There have been a slew of ratings downgrades to various subprime and Alt-A deals recently; but there appear to be even more on the horizon, thanks to more changes announced today by Standard & Poor’s. S&P said it has revised the assumptions it uses for the surveillance of U.S. residential mortgage-backed securities (RMBS) — chief among them, the rating agency said it has bumped up expected lifetime losses for the 2006 subprime vintage to 19 percent. The agency had previously forecast losses at 14 percent. Beyond the 2006 vintage, S&P also said it will “recalculate lifetime loss expectations for all vintages of U.S. RMBS” — that means not just subprime, and not just 2006. S&P also said it was extending its expected loss amount over the lifetime of transactions, as well as revising assumptions on the availability of excess spread. Both are technical points, but important to understand, so I’ll explain each in turn. In your plain-vanilla securitization, losses are forecast over 36 months — the typical ‘seasoning’ time, where default activity peaks and then tapers off. By revising its loss curves to cover the entire duration of a deal, S&P is recognizing that the housing downturn is going to last long enough to turn traditional loss assumptions on their head. In terms of excess spread, the revisions come on the heels of the ARM freeze program — sort of the “default later” problem, if you will. Because borrower defaults may occur later than expected if a deal has a sufficent amount of ‘freezing’ in it, it’s possible that excess spread in a deal may have been depleted by the time a frozen ARM thaws out and defaults. (See an earlier post for an in-depth discussion of this issue). The rest of S&P’s release provides some insight worth reading [emphasis added]:
Monthly performance data reveals that delinquencies and foreclosures continue to accumulate at an increasing rate for the 2006 vintage. Since July 2007, cumulative losses for all subprime RMBS transactions issued during 2006 have increased 156% to 1.13%. The cumulative loss amount is based on the original balance of the transactions. At the same time, total and severe delinquencies (90-plus days, foreclosure, and REO) have increased 49% and 66%, respectively. As of the December 2007 distribution date, total delinquencies for the 2006 vintage had increased to 28.79% and severe delinquencies were 18.83% of the remaining principal balance of the transactions. This delinquency trend has caused us to increase our expected lifetime loss projection.
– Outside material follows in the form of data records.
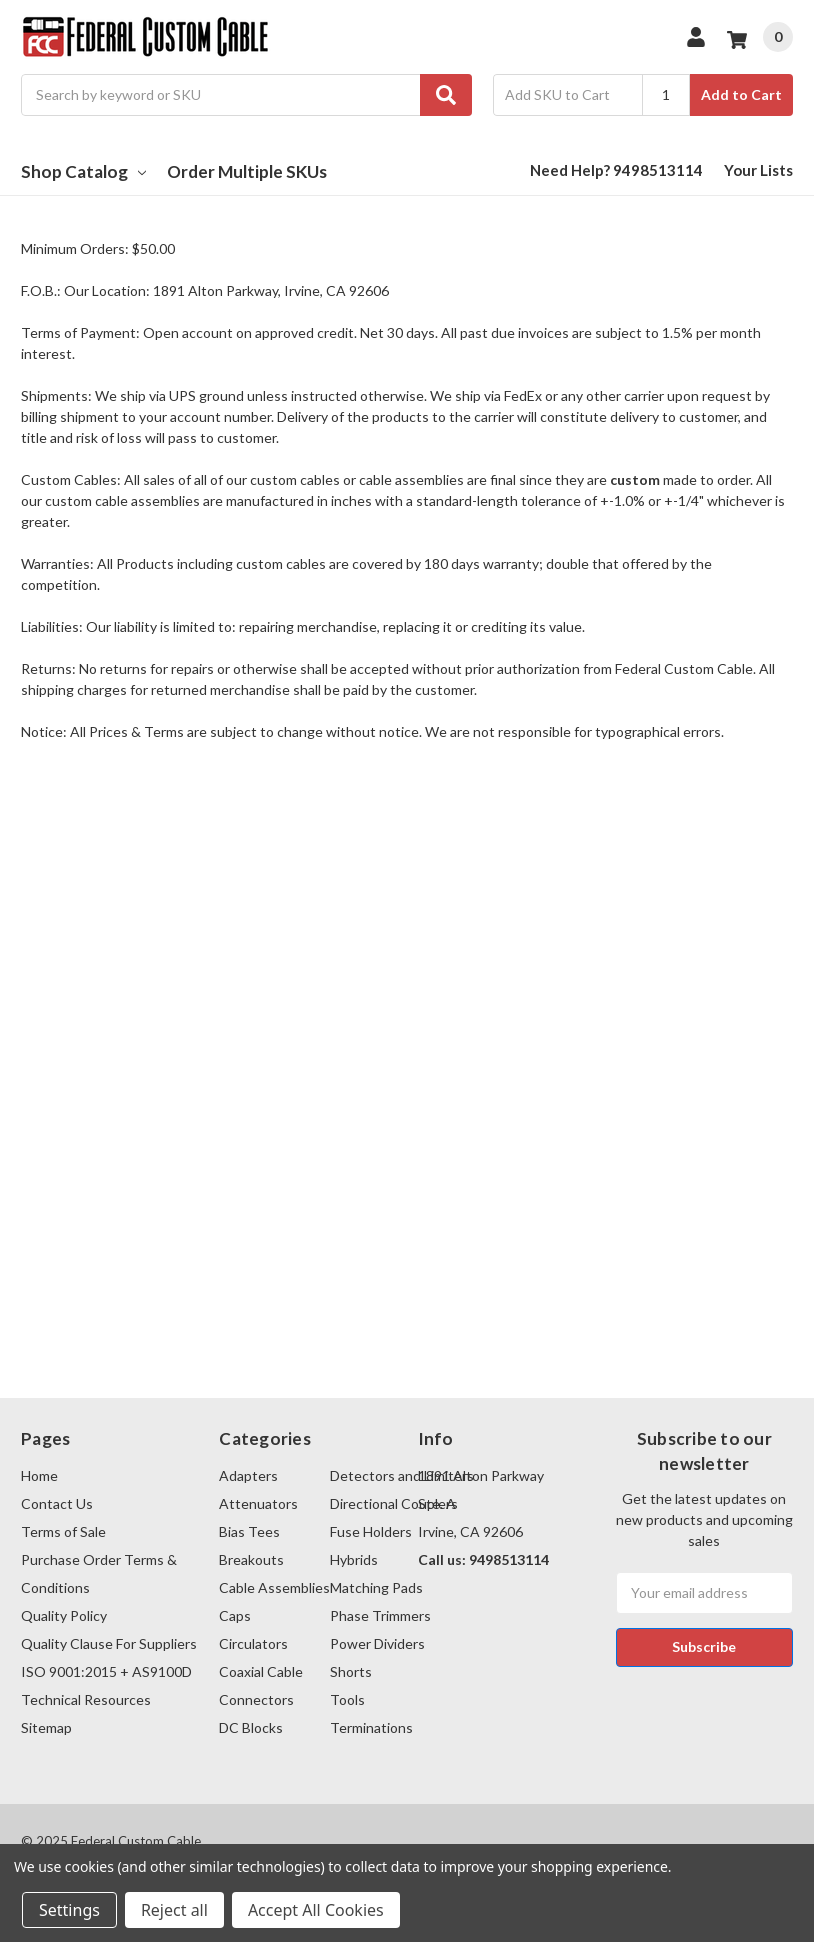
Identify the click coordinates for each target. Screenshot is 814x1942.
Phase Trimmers (380, 1615)
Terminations (371, 1727)
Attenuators (258, 1503)
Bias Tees (249, 1531)
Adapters (248, 1475)
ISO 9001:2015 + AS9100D (106, 1671)
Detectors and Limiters (402, 1475)
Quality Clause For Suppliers (109, 1643)
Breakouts (251, 1559)
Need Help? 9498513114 (616, 170)
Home (39, 1475)
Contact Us (57, 1503)
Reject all (174, 1910)
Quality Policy (64, 1615)
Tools (347, 1699)
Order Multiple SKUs (247, 171)
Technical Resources (86, 1699)
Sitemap (46, 1727)
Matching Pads (376, 1587)
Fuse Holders (371, 1531)
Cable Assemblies (274, 1587)
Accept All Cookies (316, 1910)
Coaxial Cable (261, 1671)
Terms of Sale (63, 1531)
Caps (235, 1615)
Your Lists (758, 170)
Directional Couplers (394, 1503)
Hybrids (354, 1559)
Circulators (253, 1643)
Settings (69, 1910)
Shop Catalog (83, 171)
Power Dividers (377, 1643)
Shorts (351, 1671)
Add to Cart (741, 94)
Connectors (256, 1699)
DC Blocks (251, 1727)
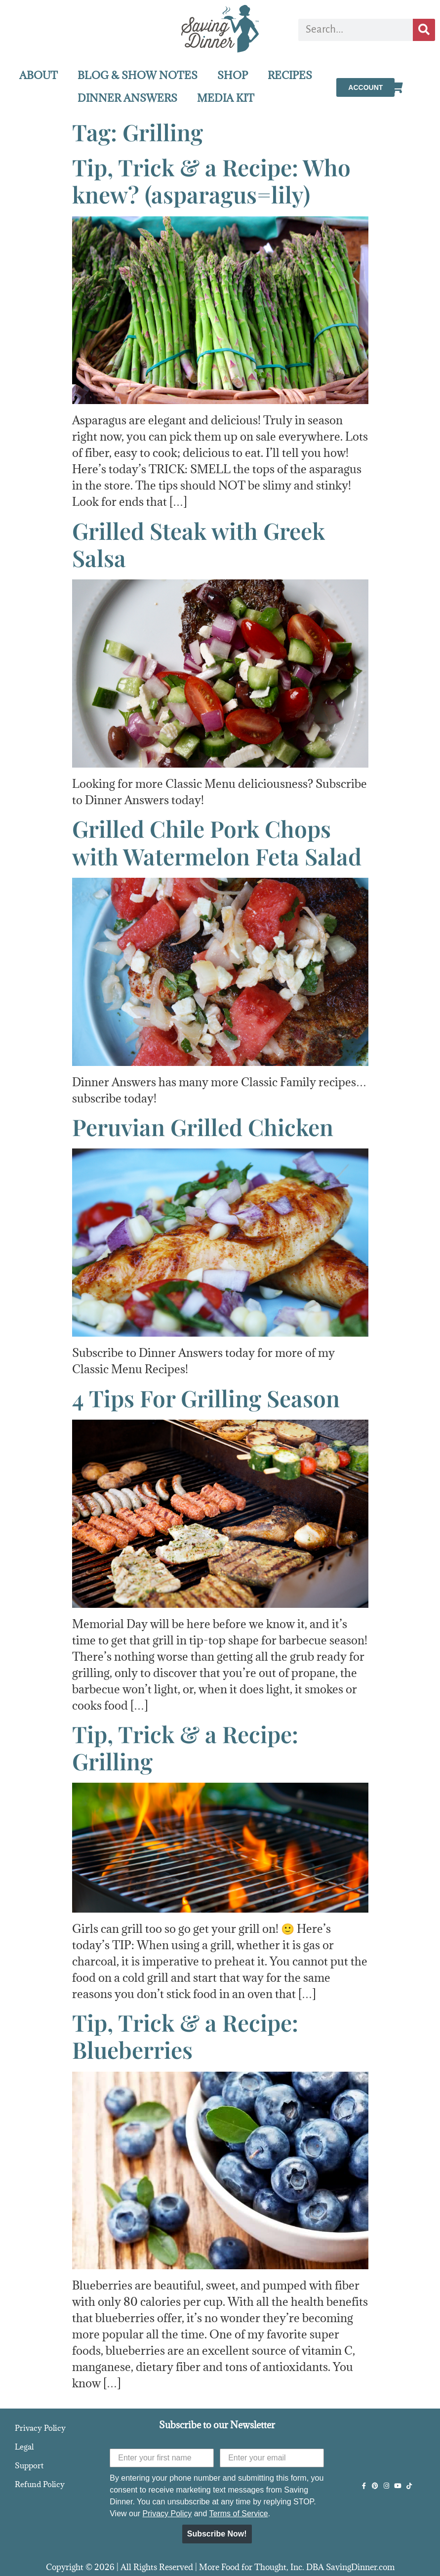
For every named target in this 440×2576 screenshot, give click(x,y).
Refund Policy (40, 2484)
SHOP (232, 75)
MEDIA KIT (225, 98)
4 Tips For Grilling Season (206, 1398)
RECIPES (290, 75)
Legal (24, 2447)
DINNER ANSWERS (127, 98)
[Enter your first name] (162, 2458)
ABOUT (38, 75)
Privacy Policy (40, 2428)
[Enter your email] (272, 2458)
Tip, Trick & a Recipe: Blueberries (185, 2036)
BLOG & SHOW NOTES (138, 75)
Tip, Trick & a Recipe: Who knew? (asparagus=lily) (211, 180)
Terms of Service (238, 2513)
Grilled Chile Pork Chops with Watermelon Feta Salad (216, 842)
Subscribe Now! (217, 2534)
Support (29, 2465)
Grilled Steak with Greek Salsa (198, 544)
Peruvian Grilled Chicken (202, 1126)
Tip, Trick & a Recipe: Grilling (185, 1747)
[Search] (424, 30)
There’s also some very serious discussion about the fact that cumulative losses thus far have been far below expectations, while foreclosure volume is strongly outstripping projections — which means there is a whole lot of REO out there that isn’t getting sold. Losses don’t get recorded until they’re actually losses, meaning the REO inventory is sold off and losses start to get real. Standard & Poor’s last put its RMBS criteria through a major revision in July 2007 (see HW’s coverage here), which lead to wide-scale downgrades of numerous subprime RMBS. I’d expect to see more in the wake of today’s announcement. For more information, http://www.standardandpoors.com. Update: The WSJ picked this story up one day after I published this — given the number of Dow Jones reporters that read this site, it’s enough to make me think I need to start charging for content if news broken here isn’t getting properly cited.